[THE PROBLEM] Your task is to find every line in the records that holds the string "little" and copy it.

[EXERCISE INPUT]
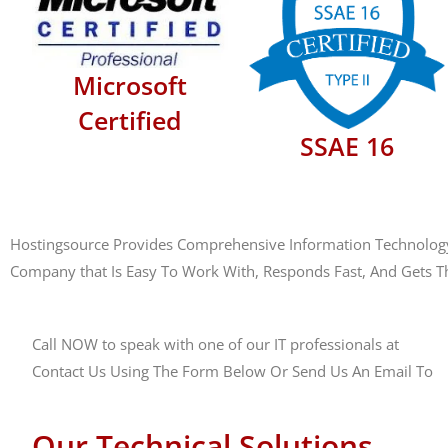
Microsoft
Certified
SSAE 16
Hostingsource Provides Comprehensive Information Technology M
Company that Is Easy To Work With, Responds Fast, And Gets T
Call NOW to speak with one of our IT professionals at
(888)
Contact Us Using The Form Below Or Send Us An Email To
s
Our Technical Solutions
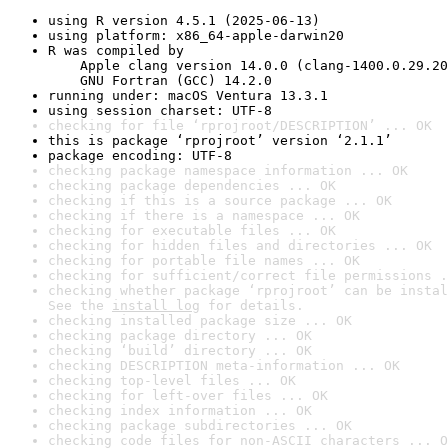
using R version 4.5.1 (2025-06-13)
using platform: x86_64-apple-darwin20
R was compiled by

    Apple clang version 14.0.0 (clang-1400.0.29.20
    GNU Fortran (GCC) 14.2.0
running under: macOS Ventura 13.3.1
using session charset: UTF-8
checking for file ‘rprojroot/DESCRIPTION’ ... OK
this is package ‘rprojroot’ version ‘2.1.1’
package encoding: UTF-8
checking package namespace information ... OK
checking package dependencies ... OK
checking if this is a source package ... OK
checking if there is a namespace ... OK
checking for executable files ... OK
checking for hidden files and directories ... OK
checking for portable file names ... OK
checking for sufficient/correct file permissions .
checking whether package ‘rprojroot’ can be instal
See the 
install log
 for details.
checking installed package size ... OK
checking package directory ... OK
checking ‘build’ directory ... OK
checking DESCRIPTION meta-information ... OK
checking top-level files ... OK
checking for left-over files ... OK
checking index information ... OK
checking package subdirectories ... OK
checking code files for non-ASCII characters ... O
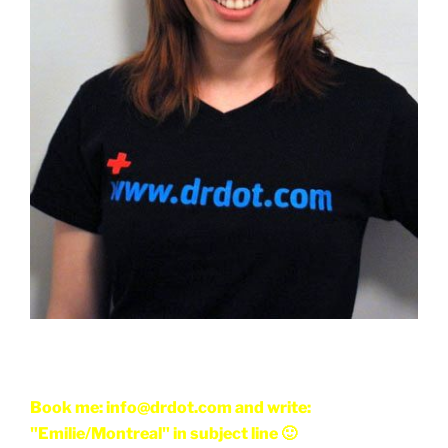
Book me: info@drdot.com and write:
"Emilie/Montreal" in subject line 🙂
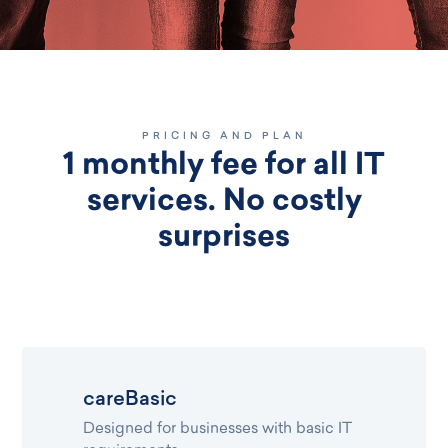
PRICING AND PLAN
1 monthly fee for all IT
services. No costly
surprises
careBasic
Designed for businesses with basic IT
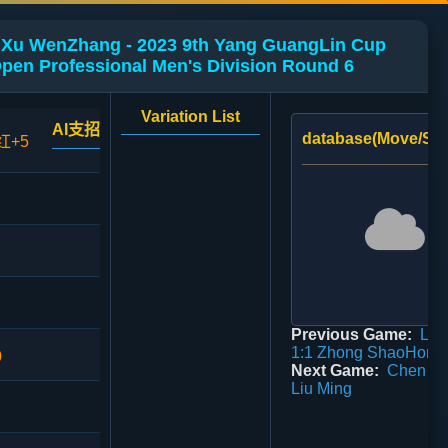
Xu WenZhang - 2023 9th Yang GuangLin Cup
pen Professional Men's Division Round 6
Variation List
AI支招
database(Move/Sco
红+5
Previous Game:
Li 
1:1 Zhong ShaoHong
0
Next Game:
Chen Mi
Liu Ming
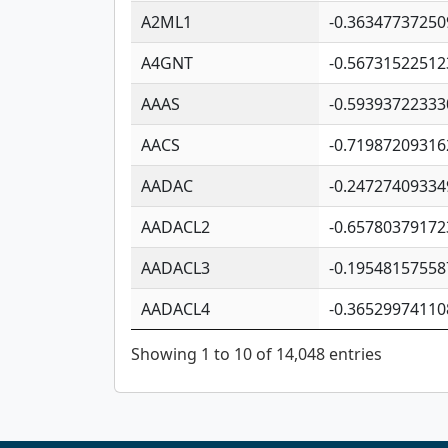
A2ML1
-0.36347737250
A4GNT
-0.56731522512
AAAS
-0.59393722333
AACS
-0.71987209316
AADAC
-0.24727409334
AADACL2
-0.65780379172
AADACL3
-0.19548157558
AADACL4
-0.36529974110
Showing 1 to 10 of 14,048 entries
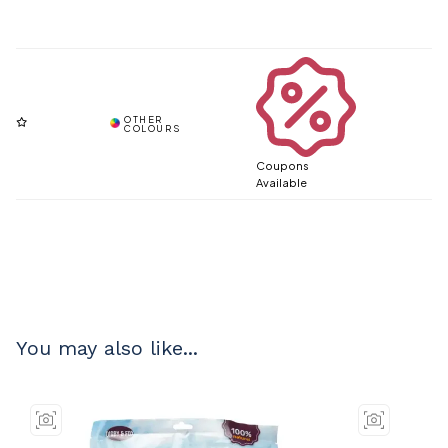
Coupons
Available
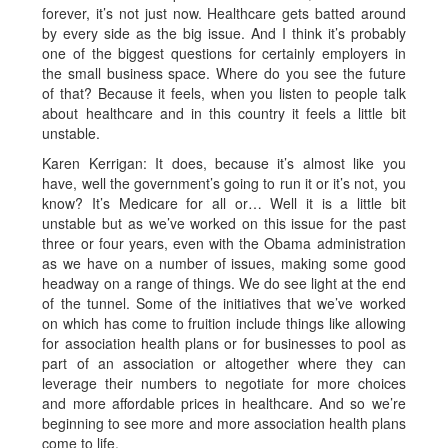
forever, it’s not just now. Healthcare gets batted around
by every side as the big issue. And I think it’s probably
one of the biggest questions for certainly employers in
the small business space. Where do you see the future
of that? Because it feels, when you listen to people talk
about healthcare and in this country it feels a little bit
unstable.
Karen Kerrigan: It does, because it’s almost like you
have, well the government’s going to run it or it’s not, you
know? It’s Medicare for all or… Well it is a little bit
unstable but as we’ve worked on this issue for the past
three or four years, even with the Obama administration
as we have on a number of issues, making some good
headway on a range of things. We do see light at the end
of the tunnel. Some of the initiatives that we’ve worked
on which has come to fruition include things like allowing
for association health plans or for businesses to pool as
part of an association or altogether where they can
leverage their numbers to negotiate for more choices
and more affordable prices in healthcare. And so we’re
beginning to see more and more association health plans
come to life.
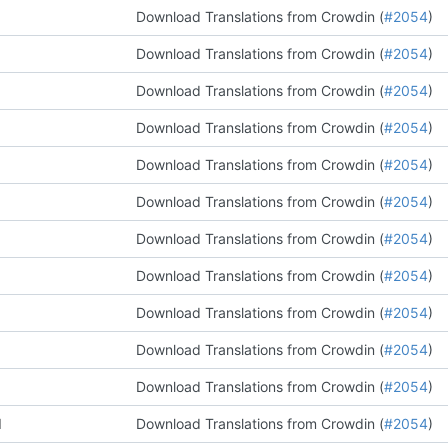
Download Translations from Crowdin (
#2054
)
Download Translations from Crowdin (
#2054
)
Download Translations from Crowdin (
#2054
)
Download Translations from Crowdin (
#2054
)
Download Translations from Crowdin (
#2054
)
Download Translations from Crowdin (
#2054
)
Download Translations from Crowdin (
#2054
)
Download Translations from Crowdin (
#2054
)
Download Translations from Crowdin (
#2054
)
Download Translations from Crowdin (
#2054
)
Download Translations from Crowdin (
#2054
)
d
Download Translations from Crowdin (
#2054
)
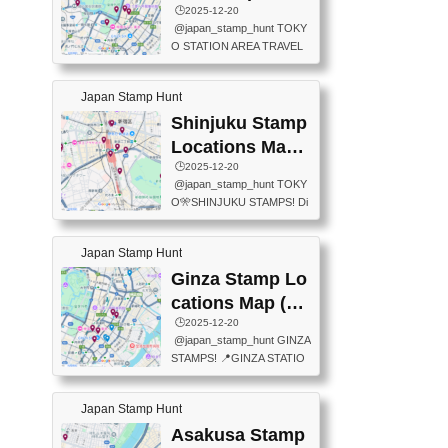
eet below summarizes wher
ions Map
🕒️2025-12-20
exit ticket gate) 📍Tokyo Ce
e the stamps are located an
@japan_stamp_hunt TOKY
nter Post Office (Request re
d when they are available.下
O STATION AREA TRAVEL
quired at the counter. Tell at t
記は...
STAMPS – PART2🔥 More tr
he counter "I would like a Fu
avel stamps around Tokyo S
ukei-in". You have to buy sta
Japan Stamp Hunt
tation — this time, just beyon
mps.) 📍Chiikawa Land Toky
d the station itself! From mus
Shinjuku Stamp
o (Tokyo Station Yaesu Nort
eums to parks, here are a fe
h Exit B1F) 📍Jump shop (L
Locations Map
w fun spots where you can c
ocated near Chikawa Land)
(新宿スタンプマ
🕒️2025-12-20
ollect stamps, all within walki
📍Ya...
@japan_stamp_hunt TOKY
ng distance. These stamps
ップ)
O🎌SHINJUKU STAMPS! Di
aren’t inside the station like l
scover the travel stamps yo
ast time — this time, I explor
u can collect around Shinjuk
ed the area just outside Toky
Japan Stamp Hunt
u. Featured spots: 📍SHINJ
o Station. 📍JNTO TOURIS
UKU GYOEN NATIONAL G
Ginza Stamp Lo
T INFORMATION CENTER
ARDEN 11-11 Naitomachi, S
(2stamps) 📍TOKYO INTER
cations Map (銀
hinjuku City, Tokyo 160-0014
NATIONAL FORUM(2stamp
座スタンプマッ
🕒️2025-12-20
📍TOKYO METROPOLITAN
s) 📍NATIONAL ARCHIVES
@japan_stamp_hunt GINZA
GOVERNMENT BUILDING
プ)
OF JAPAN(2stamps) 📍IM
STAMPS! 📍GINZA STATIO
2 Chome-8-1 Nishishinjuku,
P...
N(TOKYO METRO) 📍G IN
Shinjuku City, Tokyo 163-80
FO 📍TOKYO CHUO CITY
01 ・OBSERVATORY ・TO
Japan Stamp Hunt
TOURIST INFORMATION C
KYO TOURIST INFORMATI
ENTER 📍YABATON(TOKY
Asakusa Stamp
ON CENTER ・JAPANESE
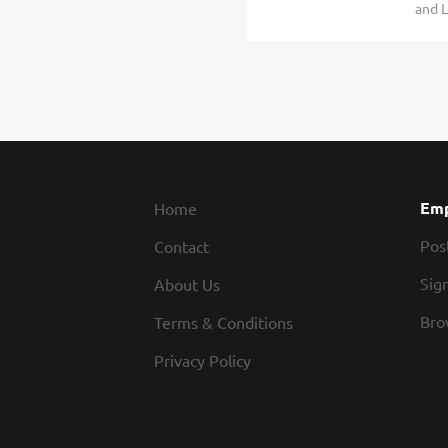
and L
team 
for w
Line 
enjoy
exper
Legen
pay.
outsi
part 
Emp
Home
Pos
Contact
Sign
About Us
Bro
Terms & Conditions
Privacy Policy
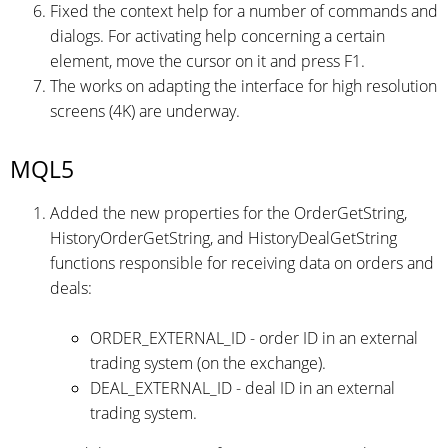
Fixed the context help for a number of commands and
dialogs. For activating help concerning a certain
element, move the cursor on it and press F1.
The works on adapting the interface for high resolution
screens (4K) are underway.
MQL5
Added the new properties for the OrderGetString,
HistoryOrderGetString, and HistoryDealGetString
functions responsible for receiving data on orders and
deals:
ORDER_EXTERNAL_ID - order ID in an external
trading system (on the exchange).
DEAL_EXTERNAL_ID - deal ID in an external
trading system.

[RESPONSE AREA]
about healthcare and in this country it feels a little bit
know? It’s Medicare for all or… Well it is a little bit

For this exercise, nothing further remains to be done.